Zhang Jiajun, Zhang Yuxiang, Zhang Hongwen, Zhou Xiao, Zhou Boyao, Shao Ruizhi, Hu Zonghai, Liu Yebin
IEEE Trans Pattern Anal Mach Intell. 2025 Nov;47(11):9655-9672. doi: 10.1109/TPAMI.2025.3588268.
Accurately modeling detailed interactions between human/hand and object is an appealing yet challenging task. Current multi-view capture systems are only capable of reconstructing multiple subjects into a single, unified mesh, which fails to model the states of each instance individually during interactions. To address this, previous methods use template-based representations to track human/hand and object. However, the quality of the reconstructions is limited by the descriptive capabilities of the templates so these methods inherently struggle with geometric details, pressing deformations and invisible contact surfaces. In this work, we propose an end-to-end Instance-aware Human-Object Interactions recovery (Ins-HOI) framework by introducing an instance-level occupancy field representation. However, the real-captured data is presented as a holistic mesh, unable to provide instance-level supervision. To address this, we further propose a complementary training strategy that leverages synthetic data to introduce instance-level shape priors, enabling the disentanglement of occupancy fields for different instances. Specifically, synthetic data, created by randomly combining individual scans of humans/hands and objects, guides the network to learn a coarse prior of instances. Meanwhile, real-captured data helps in learning the overall geometry and restricting interpenetration in contact areas. As demonstrated in experiments, our method Ins-HOI supports instance-level reconstruction and provides reasonable and realistic invisible contact surfaces even in cases of extremely close interaction. To facilitate research on this task, we collect a large-scale, high-fidelity 3D scan dataset, including 5.2 k high-quality scans with real-world human-chair and hand-object interactions. The code and data will be public for research purposes.
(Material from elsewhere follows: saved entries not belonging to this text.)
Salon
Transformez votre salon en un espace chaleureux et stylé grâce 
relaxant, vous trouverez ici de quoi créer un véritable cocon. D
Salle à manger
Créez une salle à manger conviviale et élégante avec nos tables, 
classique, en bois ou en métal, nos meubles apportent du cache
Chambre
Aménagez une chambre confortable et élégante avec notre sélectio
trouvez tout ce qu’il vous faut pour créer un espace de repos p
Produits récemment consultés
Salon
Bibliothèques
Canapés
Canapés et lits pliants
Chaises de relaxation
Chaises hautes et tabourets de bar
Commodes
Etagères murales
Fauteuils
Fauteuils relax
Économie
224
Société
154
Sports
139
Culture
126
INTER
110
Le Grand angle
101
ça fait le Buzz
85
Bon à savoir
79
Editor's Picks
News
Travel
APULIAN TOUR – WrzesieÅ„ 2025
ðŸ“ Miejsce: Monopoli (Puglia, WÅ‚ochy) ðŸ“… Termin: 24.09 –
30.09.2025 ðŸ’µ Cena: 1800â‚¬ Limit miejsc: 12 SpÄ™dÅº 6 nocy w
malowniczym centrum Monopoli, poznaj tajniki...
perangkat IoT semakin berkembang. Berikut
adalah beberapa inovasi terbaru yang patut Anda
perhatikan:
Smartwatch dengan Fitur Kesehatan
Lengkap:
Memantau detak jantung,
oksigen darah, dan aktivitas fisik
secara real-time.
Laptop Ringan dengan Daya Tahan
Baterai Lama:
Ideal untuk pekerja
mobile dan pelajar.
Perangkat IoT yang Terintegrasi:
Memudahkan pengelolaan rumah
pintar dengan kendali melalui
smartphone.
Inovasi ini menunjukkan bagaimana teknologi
准确地对人类/手部与物体之间的详细交互进行建模是一项颇具吸引力但又具有挑战性的任务。当前的多视图捕捉系统仅能够将多个主体重建为一个单一的、统一的网格模型,这无法在交互过程中单独对每个实例的状态进行建模。为了解决这个问题,先前的方法使用基于模板的表示来跟踪人类/手部和物体。然而,重建的质量受到模板描述能力的限制,因此这些方法在处理几何细节、紧迫变形和不可见接触表面时存在固有困难。在这项工作中,我们通过引入实例级占用场表示,提出了一个端到端的实例感知人类-物体交互恢复(Ins-HOI)框架。然而,实际捕捉到的数据是以整体网格的形式呈现的,无法提供实例级别的监督。为了解决这个问题,我们进一步提出了一种补充训练策略,该策略利用合成数据来引入实例级形状先验,从而能够解开不同实例的占用场。具体而言,通过随机组合人类/手部和物体的个体扫描创建的合成数据,引导网络学习实例的粗略先验。同时,实际捕捉到的数据有助于学习整体几何形状并限制接触区域的相互穿透。如实验所示,我们的方法Ins-HOI支持实例级重建,即使在极其紧密的交互情况下,也能提供合理且逼真的不可见接触表面。为了促进对此任务的研究,我们收集了一个大规模、高保真的3D扫描数据集,包括5200个具有真实世界中人类与椅子以及手部与物体交互的高质量扫描数据。代码和数据将公开用于研究目的。